Rotary International said its members will raise $100 million over the next three years towards the effort. Rotary has been a long time advocate for eradicating polio, raising funds and deploying volunteers to inoculate people.

The money will ultimately be used by the World Health Organisation and Unicef, adding to funds from other countries and philanthropies. The money will be focussed on the four countries where polio remains endemic: India, Pakistan, Afghanistan, and Nigeria.

The new funding is being combined with visits by Gates and polio experts to India – where they travelled in November – and Nigeria to work with political and religious leaders on ways to improve inoculation work.

“In 2008 there were some setbacks,” said Bill Gates, co-chairman of the Bill & Melinda Gates Foundation. “In 2009 we’re going to get those turned in the other direction.”

In a conference call with reporters, Gates declined to set a target date to achieve the goal of polio eradication “because nobody knows what it will take”.

“We are in the end game,” Gates said. “I’m optimistic that we will be successful. I’m personally very committed.”

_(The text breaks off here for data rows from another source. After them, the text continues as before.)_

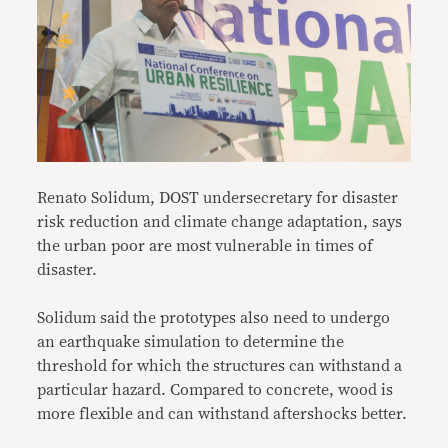
Renato Solidum, DOST undersecretary for disaster
risk reduction and climate change adaptation, says
the urban poor are most vulnerable in times of
disaster.
Solidum said the prototypes also need to undergo
an earthquake simulation to determine the
threshold for which the structures can withstand a
particular hazard. Compared to concrete, wood is
more flexible and can withstand aftershocks better.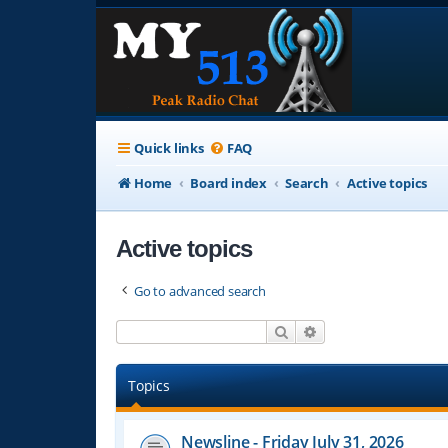
Quick links
FAQ
Home
Board index
Search
Active topics
Active topics
Go to advanced search
Search
Advanced search
Topics
Newsline - Friday July 31, 2026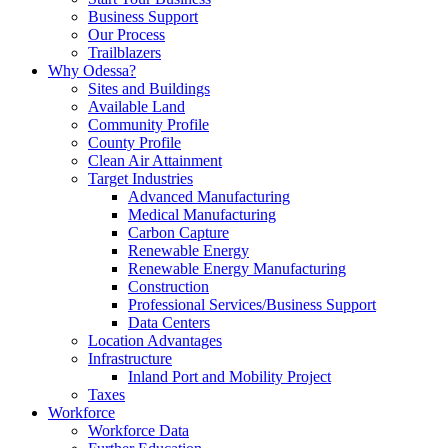
Business Support
Our Process
Trailblazers
Why Odessa?
Sites and Buildings
Available Land
Community Profile
County Profile
Clean Air Attainment
Target Industries
Advanced Manufacturing
Medical Manufacturing
Carbon Capture
Renewable Energy
Renewable Energy Manufacturing
Construction
Professional Services/Business Support
Data Centers
Location Advantages
Infrastructure
Inland Port and Mobility Project
Taxes
Workforce
Workforce Data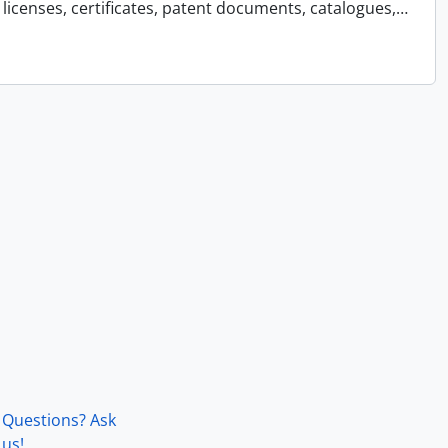
licenses, certificates, patent documents, catalogues,
…
Questions? Ask
us!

The grants add to the roughly $6 billion spent on polio eradication since 1988, when the WHO and partners launched an effort to wipe out the crippling disease. But the large new influx of funding shows the challenges in completely eliminating an infectious disease.

The polio vaccine was first developed in the 1950s and the disease was quickly killed off in the US and many parts of the world. Strong gains against polio continued through the 1990s, but an uptick last year in the number of reported cases has health officials and donors concerned that it could re-infect parts of the world.

That has sparked a fresh round of donations and an effort to work more closely with countries that still have polio. “The idea that this can be easily controlled now is a false premise,” said Bruce Aylward, director of the WHO’s polio-eradication programme.

Health officials said an additional $350 million is still needed in 2009 and 2010 to support the eradication efforts. But the core challenge is how to inoculate hundreds of millions of children.

The new money will be used to support national immunisation days in the countries and provide extra vaccines to children in high-risk areas.

Inoculations will focus on children under five years. Donations will also go into vaccine research and finding new ways to measure polio outbreaks, officials at the organisations said.